Menurut imam Ali As-Shobuni, kawin kontrak (nikah mut'ah) adalah seorang pria menyewa seorang wanita hingga suatu waktu yang telah ditentukan dengan ongkos yang telah dipastikan. Pria tersebut dapat menggauli wanita yang bersangkutan dalam waktu yang ditentukan, misalnya sebulan atau dua bulan, sehari atau dua hari, kemudian meninggalkan si wanita sesudah terpenuhi keinginannya.[3]
Dari pengertian di atas dapat disimpulkan bahwa melalui kawin kontrak seorang pria hanyalah menempatkan istri sebagai wanita sewaan yang dapat ditinggalkan begitu saja setelah waktu yang telah ditentukan habis dan nafsu si pria telah terpenuhi.

B. Hukum Nikah Mut'ah
Dalam syari'at Islam nikah mut'ah ini dianggap batal, karena tidak memenuhi syarat kesucian niat, maksud mencari pasangan, tujuan memperoleh keturunan, manfaat timbal balik, cinta yang menjadi dasar pengorbanan, menghormati manusia sebagai makhluk yang mulia dan berbudi pekerti tinggi. Nikah mut'ah ini tidak jauh beda dengan mengontrak rumah atau lahan pertanian, yang apabila sudah tidak dibutuhkan akan ditinggalkan begitu saja oleh pemiliknya.

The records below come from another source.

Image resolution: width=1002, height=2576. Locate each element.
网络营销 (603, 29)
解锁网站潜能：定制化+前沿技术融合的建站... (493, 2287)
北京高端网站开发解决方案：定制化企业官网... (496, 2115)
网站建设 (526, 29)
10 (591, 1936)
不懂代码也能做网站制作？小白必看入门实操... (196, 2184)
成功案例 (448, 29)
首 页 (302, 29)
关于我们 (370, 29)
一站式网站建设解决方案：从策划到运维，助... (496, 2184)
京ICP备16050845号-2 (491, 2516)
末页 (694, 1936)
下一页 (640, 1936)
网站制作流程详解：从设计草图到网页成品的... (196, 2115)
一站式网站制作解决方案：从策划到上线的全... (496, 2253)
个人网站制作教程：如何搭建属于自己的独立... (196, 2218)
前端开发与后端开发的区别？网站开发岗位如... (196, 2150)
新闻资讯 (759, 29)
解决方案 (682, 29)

Menurut imam madzhab empat, mereka sepakat bahwa hukum nikah mut'ah adalah haram. Kalaupun nikah mut'ah ini tetap terjadi maka dianggap batal. Adapun alasan yang mereka kemukakan adalah sebagai berikut :
Nikah seperti ini tidak sesuai dengan perkawinan yang dimaksudkan oleh al-Qur'an. Jadi pernikahan seperti ini batal sebagaimana perkawinan-perkawinan lain yang dibatalkan Islam.

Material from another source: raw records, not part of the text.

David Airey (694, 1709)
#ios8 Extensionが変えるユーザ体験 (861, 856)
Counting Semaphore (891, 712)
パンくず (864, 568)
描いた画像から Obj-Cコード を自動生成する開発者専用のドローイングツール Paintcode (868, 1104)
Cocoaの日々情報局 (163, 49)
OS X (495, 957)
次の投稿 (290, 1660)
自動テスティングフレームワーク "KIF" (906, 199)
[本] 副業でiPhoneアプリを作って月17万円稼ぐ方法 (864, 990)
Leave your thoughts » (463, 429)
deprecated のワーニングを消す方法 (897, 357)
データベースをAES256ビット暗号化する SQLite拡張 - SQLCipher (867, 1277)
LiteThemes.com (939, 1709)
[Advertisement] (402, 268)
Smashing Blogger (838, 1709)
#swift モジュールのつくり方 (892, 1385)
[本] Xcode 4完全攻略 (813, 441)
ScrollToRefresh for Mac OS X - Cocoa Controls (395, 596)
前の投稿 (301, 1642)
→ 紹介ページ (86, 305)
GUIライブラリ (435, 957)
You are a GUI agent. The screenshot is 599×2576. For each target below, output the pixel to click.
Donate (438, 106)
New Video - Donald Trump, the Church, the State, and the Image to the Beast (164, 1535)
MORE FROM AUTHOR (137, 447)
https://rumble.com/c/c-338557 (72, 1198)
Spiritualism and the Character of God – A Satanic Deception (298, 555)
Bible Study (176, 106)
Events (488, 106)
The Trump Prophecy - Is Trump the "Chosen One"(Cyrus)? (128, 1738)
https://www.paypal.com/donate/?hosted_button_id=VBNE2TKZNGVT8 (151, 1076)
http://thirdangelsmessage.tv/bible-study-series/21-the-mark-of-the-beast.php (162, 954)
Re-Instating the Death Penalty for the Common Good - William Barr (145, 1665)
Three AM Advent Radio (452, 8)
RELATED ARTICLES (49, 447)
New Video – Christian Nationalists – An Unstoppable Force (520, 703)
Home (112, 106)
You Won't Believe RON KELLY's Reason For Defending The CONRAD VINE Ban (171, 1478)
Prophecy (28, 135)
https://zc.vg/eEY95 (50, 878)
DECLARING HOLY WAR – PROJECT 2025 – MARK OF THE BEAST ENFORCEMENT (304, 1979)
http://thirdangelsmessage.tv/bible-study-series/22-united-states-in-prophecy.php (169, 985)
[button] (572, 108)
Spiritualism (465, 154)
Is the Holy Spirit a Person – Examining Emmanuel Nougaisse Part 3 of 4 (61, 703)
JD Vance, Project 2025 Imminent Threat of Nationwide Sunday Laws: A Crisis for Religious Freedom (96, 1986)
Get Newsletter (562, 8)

Banyak hadis yang menyebutkan keharaman nikah mut'ah, diantaranya hadis yang diriwayatkan oleh Ibnu Majah, Rasulullah SAW telah mengharmkan nikah mut'ah dengan sabdanya " Wahai manusia! Aku pernah mengizinkan kalian kawin mut'ah. Tapi sekarang ketahuilah bahwa aku telah mengharamkan kawi mut'ah sampai hari kiamat".
Umar bin Khattab ketika menjadi khalifah dengan berpidato di atas mimbar mengharamkan nikah mut'ah dan para sahabat menyetjuinya. Padahal mereka tiadk akan mau menyetujui hal yang salah, andaikata mengharamkan nikah mut'ah itu salah.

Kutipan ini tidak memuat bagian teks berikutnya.